I am looking for suggestions on the best way to schedule MPI based jobs that want to spawn a large number of threads, but be scheduled on the least number of multi-core nodes in hopes of keeping inter-nodal, interprocess communication to a minimum.
A user would like to request 64 MPI threads. Using no selection criteria in Condor, it allocates 64 "slots" which correspond to cores across the architecture specified. We have a 40 node cluster with dual quad core cpus ( 8 cores total per node) and 1 GbE interconnects . Here there are 320 "slots" spanning 40 nodes. The job in theory can get sent to 64 slots spanning all 40 nodes. The nature of the algorithm requires more inter-process communication as his algorithm runs. The user would like to have Condor use the minimum number of nodes necessary to accommodate his 64 threads. (In the case of the cluster node described above, that has 8 slots per node, he would want to span only 8 nodes.)

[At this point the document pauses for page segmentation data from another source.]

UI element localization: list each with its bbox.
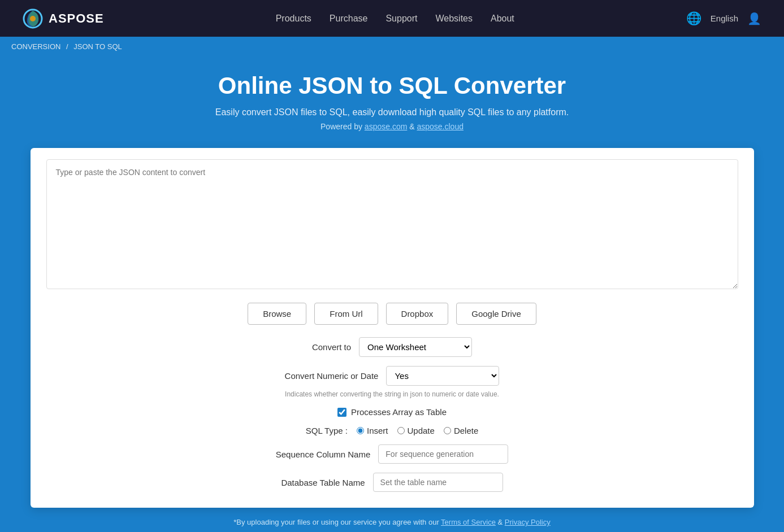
db-table-row: Database Table Name (281, 473, 503, 492)
nav-websites[interactable]: Websites (435, 14, 473, 23)
nav-about[interactable]: About (491, 14, 514, 23)
upload-buttons-row: Browse From Url Dropbox Google Drive (46, 303, 738, 325)
aspose-logo-icon (23, 8, 43, 29)
convert-to-row: Convert to One Worksheet Multiple Worksh… (312, 337, 472, 357)
nav-purchase[interactable]: Purchase (330, 14, 368, 23)
sql-type-insert-text: Insert (367, 426, 388, 435)
page-title: Online JSON to SQL Converter (11, 72, 773, 99)
db-table-label: Database Table Name (281, 478, 365, 487)
convert-to-label: Convert to (312, 342, 351, 352)
converter-card: Browse From Url Dropbox Google Drive Con… (31, 148, 754, 508)
db-table-input[interactable] (373, 473, 503, 492)
terms-link[interactable]: Terms of Service (441, 518, 496, 526)
footer-prefix: *By uploading your files or using our se… (233, 518, 441, 526)
breadcrumb-separator: / (66, 42, 68, 51)
footer-note: *By uploading your files or using our se… (0, 508, 784, 532)
sql-type-delete-text: Delete (454, 426, 478, 435)
breadcrumb-current: JSON TO SQL (73, 42, 122, 51)
sequence-column-row: Sequence Column Name (276, 444, 509, 464)
navbar: ASPOSE Products Purchase Support Website… (0, 0, 784, 37)
processes-array-row: Processes Array as Table (337, 407, 447, 417)
brand-name: ASPOSE (49, 11, 104, 26)
numeric-select[interactable]: Yes No (386, 366, 499, 386)
sql-type-insert-label[interactable]: Insert (357, 426, 388, 435)
numeric-hint: Indicates whether converting the string … (285, 390, 499, 398)
processes-array-checkbox[interactable] (337, 408, 346, 417)
sql-type-label: SQL Type : (306, 426, 348, 435)
breadcrumb: CONVERSION / JSON TO SQL (0, 37, 784, 56)
nav-links: Products Purchase Support Websites About (276, 14, 514, 24)
aspose-cloud-link[interactable]: aspose.cloud (417, 122, 464, 131)
logo[interactable]: ASPOSE (23, 8, 104, 29)
sql-type-update-radio[interactable] (397, 427, 405, 434)
sql-type-delete-radio[interactable] (444, 427, 451, 434)
sql-type-insert-radio[interactable] (357, 427, 364, 434)
globe-icon: 🌐 (686, 11, 701, 26)
sequence-column-label: Sequence Column Name (276, 450, 371, 459)
dropbox-button[interactable]: Dropbox (386, 303, 449, 325)
svg-point-1 (30, 16, 36, 21)
powered-by: Powered by aspose.com & aspose.cloud (11, 122, 773, 131)
sql-type-row: SQL Type : Insert Update Delete (306, 426, 478, 435)
google-drive-button[interactable]: Google Drive (456, 303, 536, 325)
numeric-label: Convert Numeric or Date (285, 371, 379, 381)
breadcrumb-conversion[interactable]: CONVERSION (11, 42, 60, 51)
browse-button[interactable]: Browse (248, 303, 306, 325)
sql-type-update-text: Update (408, 426, 435, 435)
json-input[interactable] (46, 159, 738, 289)
aspose-com-link[interactable]: aspose.com (365, 122, 407, 131)
hero-section: Online JSON to SQL Converter Easily conv… (0, 56, 784, 142)
nav-support[interactable]: Support (385, 14, 417, 23)
language-label[interactable]: English (711, 14, 738, 23)
hero-subtitle: Easily convert JSON files to SQL, easily… (11, 107, 773, 117)
powered-prefix: Powered by (320, 122, 365, 131)
privacy-link[interactable]: Privacy Policy (505, 518, 551, 526)
numeric-row: Convert Numeric or Date Yes No (285, 366, 500, 386)
convert-to-select[interactable]: One Worksheet Multiple Worksheets (359, 337, 472, 357)
nav-products[interactable]: Products (276, 14, 311, 23)
nav-right: 🌐 English 👤 (686, 11, 761, 26)
sequence-column-input[interactable] (378, 444, 508, 464)
processes-array-label[interactable]: Processes Array as Table (351, 407, 447, 417)
powered-amp: & (407, 122, 417, 131)
from-url-button[interactable]: From Url (314, 303, 378, 325)
sql-type-delete-label[interactable]: Delete (444, 426, 478, 435)
sql-type-update-label[interactable]: Update (397, 426, 435, 435)
options-section: Convert to One Worksheet Multiple Worksh… (46, 337, 738, 492)
user-icon[interactable]: 👤 (747, 12, 761, 25)
footer-amp: & (496, 518, 505, 526)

I have found that in the Condor submit file if we use a construct such as:
requirements = (Subnet == "192.168.45")+RequiresWholeMachine = True
we can have the MPI job take up, reserve, and use one whole machine (read node) (which is good for up to how many cores are on a single node - our largest cluster nodes have 8 cores per node), but we have not come across the way to construct a job submission that will span multiple whole machines. (The behavior of the MPI based job if it needs more threads than the number of cores, using the above Condor submit file construct, Condor spawns all the job thread requests on that one node, and not migrate to other nodes - raising machine load on that one node). Please let me know if I am using the wrong require parameter and there are others I should be looking at, or whether this is not really possible. I believe this should be possible as it is a feature of other batch submission subsystems and I am just not looking at the right Condor submit constructs.
Thank you for any help you can provide.